- _Brief_
Check each line of the entries for "randapparatuur" and report the ones that have it.

-- Material supplied follows --

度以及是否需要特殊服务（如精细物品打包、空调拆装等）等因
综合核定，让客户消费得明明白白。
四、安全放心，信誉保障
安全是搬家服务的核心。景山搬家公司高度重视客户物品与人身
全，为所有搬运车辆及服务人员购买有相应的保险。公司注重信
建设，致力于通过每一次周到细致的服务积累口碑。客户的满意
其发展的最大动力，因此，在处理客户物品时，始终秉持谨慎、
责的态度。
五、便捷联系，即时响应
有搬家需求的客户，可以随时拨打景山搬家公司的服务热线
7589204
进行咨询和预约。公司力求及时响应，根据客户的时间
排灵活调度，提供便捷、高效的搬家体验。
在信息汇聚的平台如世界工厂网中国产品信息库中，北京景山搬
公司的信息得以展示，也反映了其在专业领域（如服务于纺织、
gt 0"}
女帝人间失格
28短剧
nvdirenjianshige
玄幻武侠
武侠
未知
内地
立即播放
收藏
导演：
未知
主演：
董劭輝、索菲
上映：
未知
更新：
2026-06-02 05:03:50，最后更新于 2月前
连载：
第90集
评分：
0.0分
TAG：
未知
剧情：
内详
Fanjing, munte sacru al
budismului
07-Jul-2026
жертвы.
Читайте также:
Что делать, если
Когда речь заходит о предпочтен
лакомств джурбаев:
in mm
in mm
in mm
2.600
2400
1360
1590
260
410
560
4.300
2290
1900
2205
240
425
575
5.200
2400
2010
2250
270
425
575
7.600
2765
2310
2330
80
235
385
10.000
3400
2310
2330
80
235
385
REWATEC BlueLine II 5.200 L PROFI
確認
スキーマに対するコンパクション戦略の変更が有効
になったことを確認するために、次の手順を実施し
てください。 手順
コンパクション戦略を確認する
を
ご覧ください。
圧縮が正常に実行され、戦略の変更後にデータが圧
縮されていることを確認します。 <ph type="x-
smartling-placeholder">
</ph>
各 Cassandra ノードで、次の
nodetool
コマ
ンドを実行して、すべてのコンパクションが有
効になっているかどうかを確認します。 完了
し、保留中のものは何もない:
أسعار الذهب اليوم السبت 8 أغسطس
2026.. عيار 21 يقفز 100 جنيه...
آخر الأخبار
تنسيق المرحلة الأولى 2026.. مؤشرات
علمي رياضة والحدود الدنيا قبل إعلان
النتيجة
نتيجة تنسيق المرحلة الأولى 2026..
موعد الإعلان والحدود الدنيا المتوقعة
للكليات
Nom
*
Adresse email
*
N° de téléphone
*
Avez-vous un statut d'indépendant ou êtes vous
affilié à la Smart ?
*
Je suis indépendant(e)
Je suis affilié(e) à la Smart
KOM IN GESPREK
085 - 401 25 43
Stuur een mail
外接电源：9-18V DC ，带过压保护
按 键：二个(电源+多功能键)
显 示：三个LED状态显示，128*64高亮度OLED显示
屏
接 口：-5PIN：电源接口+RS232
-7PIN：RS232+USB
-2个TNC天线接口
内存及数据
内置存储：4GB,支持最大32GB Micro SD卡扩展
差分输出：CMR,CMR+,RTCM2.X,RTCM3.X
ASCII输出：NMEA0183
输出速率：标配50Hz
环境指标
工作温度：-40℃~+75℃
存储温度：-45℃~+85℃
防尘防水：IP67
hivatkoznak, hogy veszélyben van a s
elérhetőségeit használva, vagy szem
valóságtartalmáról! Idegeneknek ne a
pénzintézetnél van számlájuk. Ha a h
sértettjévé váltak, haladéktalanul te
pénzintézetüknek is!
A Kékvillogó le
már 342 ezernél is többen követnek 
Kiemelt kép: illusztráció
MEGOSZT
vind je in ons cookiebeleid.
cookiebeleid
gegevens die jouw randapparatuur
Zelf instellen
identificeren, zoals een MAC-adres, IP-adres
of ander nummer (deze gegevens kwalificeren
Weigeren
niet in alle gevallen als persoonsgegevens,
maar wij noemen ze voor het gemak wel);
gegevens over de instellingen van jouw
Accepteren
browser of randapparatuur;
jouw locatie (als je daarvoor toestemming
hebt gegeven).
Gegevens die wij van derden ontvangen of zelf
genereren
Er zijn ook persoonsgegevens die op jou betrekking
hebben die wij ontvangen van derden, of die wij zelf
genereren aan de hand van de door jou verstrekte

-- Material supplied concluded --

- _Exercise answer_
gegevens die jouw randapparatuur
browser of randapparatuur;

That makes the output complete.